I think that is Dishspeak for "soon"


----------



## jeriCurl (Jan 3, 2009)

Bump, anyone seeing these yet? I asked a local installer here in St. Louis, and he said he hasn't seen them yet.


----------



## dturturro (Nov 24, 2004)

They should be available now.


----------



## austex24 (Nov 5, 2007)

I was told by a csr that the 722k was only for the eastern arc, and would not work in my area (austin tx).


----------



## BobaBird (Mar 31, 2002)

Eastern Arc requires an MPEG-4 receiver, but any MPEG-4 receiver, which includes the 722k, is required anywhere you get HD from Dish. The reason for the EA requirement is that the SD channels are also in MPEG-4 while the Western Arc and international SD channels are still MPEG-2.


----------



## coldsteel (Mar 29, 2007)

And I heard the OTA modules were $30.


----------



## Jason Whiddon (Aug 17, 2006)

To trade my 722 in for a 722k, itll be $179 for the k and ota tuner card. Not bad, but it seems the tuner has issues right now, so Im waiting to see if its fixed.


----------



## CoolGui (Feb 9, 2006)

Just so I'm clear... The only advantages to 722k (with tuner module) over 722 is dual OTA tuners, and the new fangled remotes?

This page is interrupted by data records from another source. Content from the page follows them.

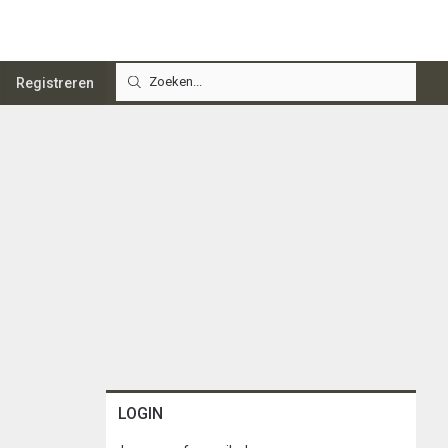
Registreren
LOGIN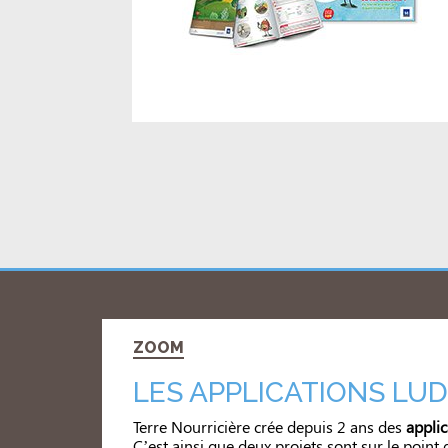
ZOOM
LES APPLICATIONS LU
Terre Nourricière crée depuis 2 ans des
applic
C’est ainsi que deux projets sont sur le point d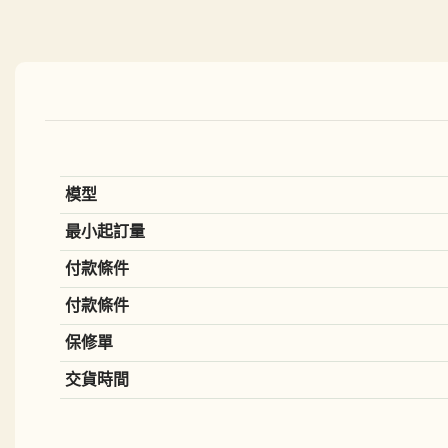
模型
最小起訂量
付款條件
付款條件
保修單
交貨時間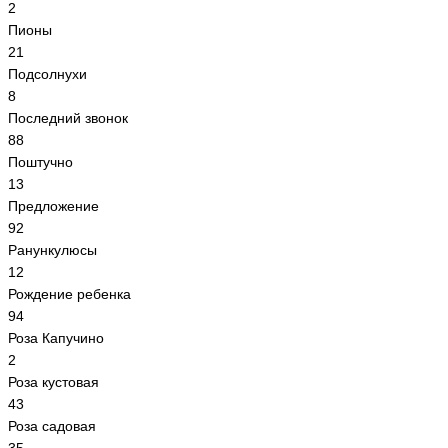
2
Пионы
21
Подсолнухи
8
Последний звонок
88
Поштучно
13
Предложение
92
Ранункулюсы
12
Рождение ребенка
94
Роза Капучино
2
Роза кустовая
43
Роза садовая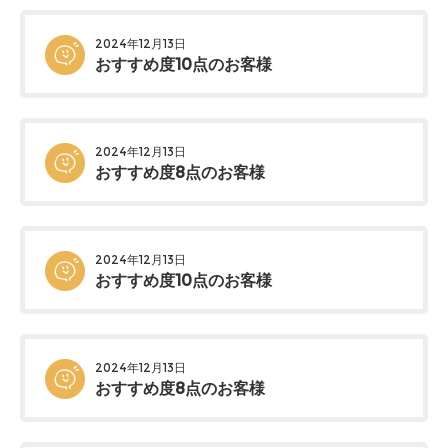
2024年12月13日
おすすめ度10点のお客様
2024年12月13日
おすすめ度8点のお客様
2024年12月13日
おすすめ度10点のお客様
2024年12月13日
おすすめ度8点のお客様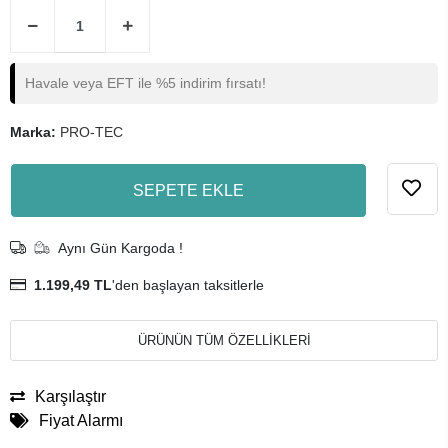
Havale veya EFT ile %5 indirim fırsatı!
Marka:
PRO-TEC
SEPETE EKLE
Aynı Gün Kargoda !
1.199,49 TL
'den başlayan taksitlerle
ÜRÜNÜN TÜM ÖZELLİKLERİ
Karşılaştır
Fiyat Alarmı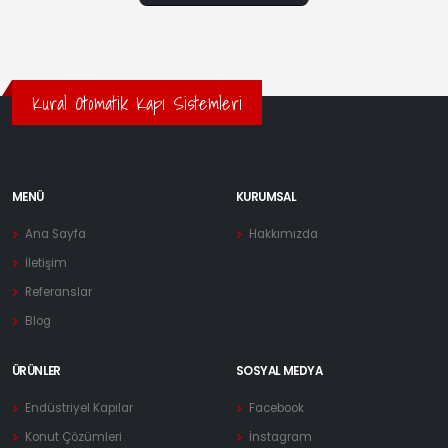
Kural Otomatik Kapı Sistemleri
MENÜ
KURUMSAL
Ana Sayfa
Hakkımızda
İletişim
Referanslar
Blog
ÜRÜNLER
SOSYAL MEDYA
Endüstriyel Kapılar
Facebook
Konut Çözümleri
İnstagram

I think I can live with my 722 then until the "sling loaded" boxes come out.


----------



## Jason Whiddon (Aug 17, 2006)

You are correct.


----------



## scoobyxj (Apr 15, 2008)

dturturro said:


> They should be available now.


I picked up two this morning. I asked for 722's and got the k's. We are also under the assumption that we are allowed to substitute the 722k's for the 722 if the need arises. :whatdidid


----------



## hdaddikt (Jul 2, 2005)

scoobyxj said:


> I picked up two this morning. I asked for 722's and got the k's. We are also under the assumption that we are allowed to substitute the 722k's for the 722 if the need arises. :whatdidid


I think that's the protocol.. by now there are likely only 'k's' left. I am a bit taken back that they did not keep the one OTA tuner as in the older 622/722 DVRs. And make an 'additional' tuner a plug-in.
So if you don't want to lose any OTA capability you already had you HAVE to pay extra for the module. Granted, you are getting 2 tuners but generally people don't want a 'takeaway' approach to products.
If you get something new you get less, but pay some more and it will be even a little better.. turns out a fair number of people are having problems with the module..hopefully that is only growing pains.


----------



## phrelin (Jan 18, 2007)

Actually, to me a 722k without the module would be fine as I can't get OTA.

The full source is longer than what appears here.